Bio: Maxim Bykov is a group leader at the Institute of Inorganic Chemistry at the University of Cologne in Germany. He received his Ph.D. degree in Crystallography from the University of Bayreuth in 2015, where he applied high-pressure diamond anvil cell technique and single-crystal X-ray diffraction to study compounds featuring complex incommensurately modulated structures. In 2015 he joined Bayerisches Geoinstitute as a postdoctoral researcher and concentrated on high-pressure chemical synthesis in diamond anvil cells. Application of multigrain X-ray diffraction analysis allowed him to discover numerous nitrogen-rich phases in various metal-nitrogen systems including polynitrides of Fe and Ta, metal-inorganic frameworks in Re-, W-, Hf- and Os-N systems, pentazolate frameworks in the Na-N system as well as an ultrahard rhenium nitride pernitride Re₂(N₂)N₂. For his works on the chemistry of nitrogen, he received the award of the European High-Pressure Research Group (EHPRG) in 2020. He continued this research direction during the postdoctoral positions in Howard University and Carnegie Institution for Science by extending into the problems of synthesis scalability, reproducibility and predictability.

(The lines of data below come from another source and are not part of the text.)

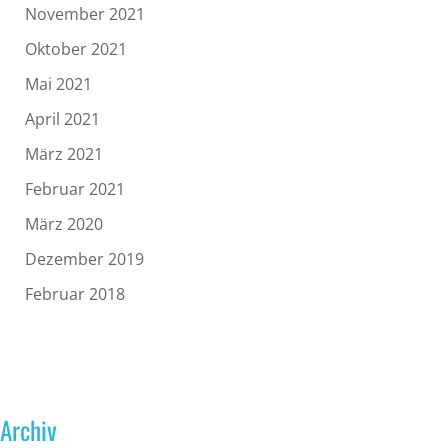
November 2021
Oktober 2021
Mai 2021
April 2021
März 2021
Februar 2021
März 2020
Dezember 2019
Februar 2018
Archiv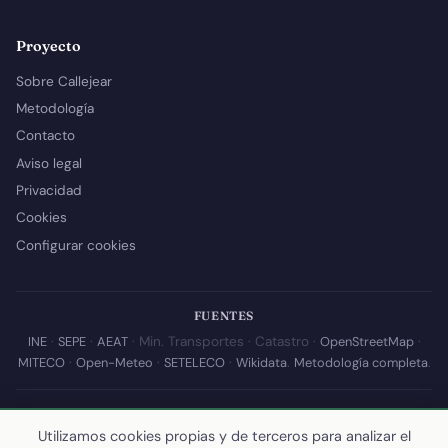
Proyecto
Sobre Callejear
Metodología
Contacto
Aviso legal
Privacidad
Cookies
Configurar cookies
FUENTES
INE
·
SEPE
·
AEAT
· Min. Transportes · Catastro ·
OpenStreetMap
·
MITECO
·
Open-Meteo
·
SETELECO
·
Wikidata
.
Metodología completa
.
© 2026 Callejear.com — Directorio municipal de España con datos
abiertos. Desarrollado y mantenido por
Yoel Castaño
.
Utilizamos cookies propias y de terceros para analizar el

Title: Single-crystal X-ray diffraction in high-pressure chemical synthesis

Bio: Wendy Mao is a professor in Geological Sciences at Stanford University and a professor in Photon Science at SLAC National Accelerator Laboratory. She received her B.S. degree in Materials Science & Engineering in 1998 from MIT, and her Ph.D. in Geophysical Sciences in 2005 from the University of Chicago. Wendy’s thesis research focused on experimental mineral physics studies of iron and iron-bearing compounds for understanding Earth’s core and core-mantle boundary. From 2005 to 2007 she was a J. R. Oppenheimer Post-doctoral Fellow at Los Alamos National Laboratory. Wendy’s research group works on understanding the behavior of materials under extreme conditions. She uses diamond anvil cells and laser-shock compression to access high pressure and variable temperatures and studies the dramatic changes that are induced using a suite of laboratory and synchrotron x-ray and x-ray free electron techniques. Her work has applications in understanding Earth and planetary interiors and developing new energy-related materials. She is the recipient of the Rosalind Franklin Young Investigator Award and the Mineralogical Society of America Award. Wendy is a fellow of the Geochemical Society, the European Association of Geochemistry, the American Geophysical Union, and the Mineralogical Society of America. 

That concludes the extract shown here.